### Data in this exercise

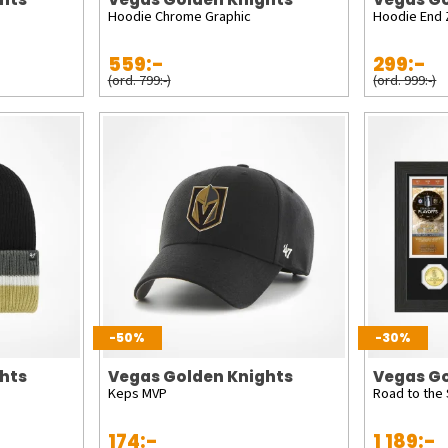
Hoodie Chrome Graphic
Hoodie End
559:-
299:-
(ord. 799:-)
(ord. 999:-)
-50%
-30%
hts
Vegas Golden Knights
Vegas Go
Keps MVP
Road to the
174:-
1 189:-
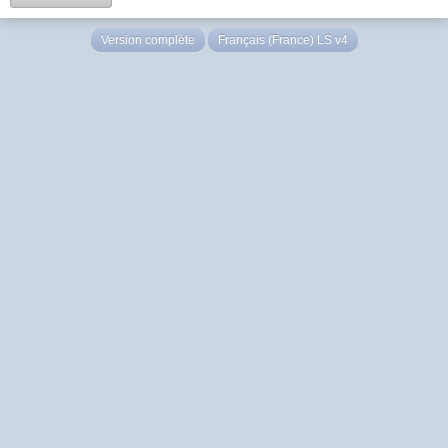
Version complète
Français (France) LS v4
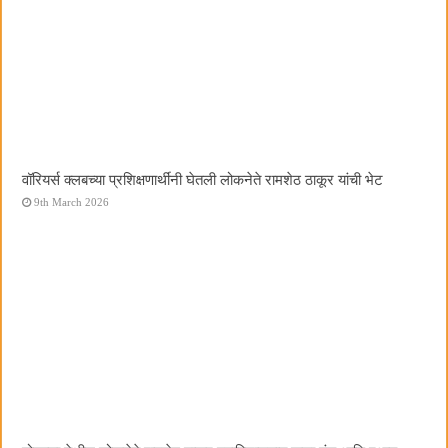
वॉरियर्स क्लबच्या प्रशिक्षणार्थींनी घेतली लोकनेते रामशेठ ठाकूर यांची भेट
9th March 2026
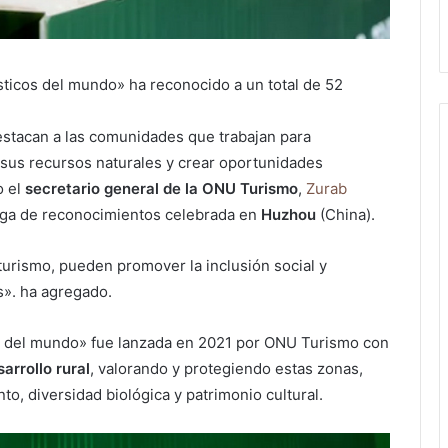
sticos del mundo» ha reconocido a un total de 52
stacan a las comunidades que trabajan para
r sus recursos naturales y crear oportunidades
o el
secretario general de la ONU Turismo
,
Zurab
ga de reconocimientos celebrada en
Huzhou
(China).
turismo, pueden promover la inclusión social y
s». ha agregado.
cos del mundo» fue lanzada en 2021 por ONU Turismo con
arrollo rural
, valorando y protegiendo estas zonas,
to, diversidad biológica y patrimonio cultural.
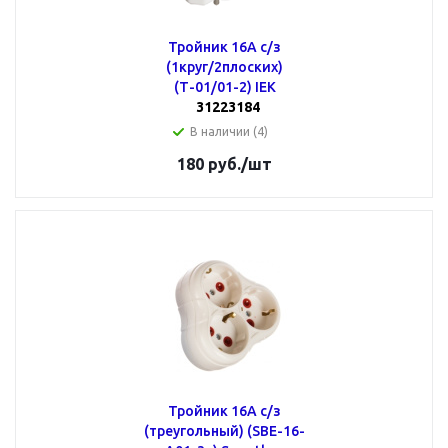
Тройник 16А с/з
(1круг/2плоских)
(Т-01/01-2) IEK
31223184
В наличии (4)
180
руб.
/шт
Тройник 16А с/з
(треугольный) (SBE-16-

### What is needed
Return exactly what appears from the opening line of the material through the line with "वॉरियर्स क्लबच्या प्रशिक्षणार्थींनी", apart from the pictures.

### Answer box
Hoodie Chrome Graphic
Hoodie End
559:-
299:-
(ord. 799:-)
(ord. 999:-)
-50%
-30%
hts
Vegas Golden Knights
Vegas Go
Keps MVP
Road to the
174:-
1 189:-
Version complète
Français (France) LS v4
वॉरियर्स क्लबच्या प्रशिक्षणार्थींनी घेतली लोकनेते रामशेठ ठाकूर यांची भेट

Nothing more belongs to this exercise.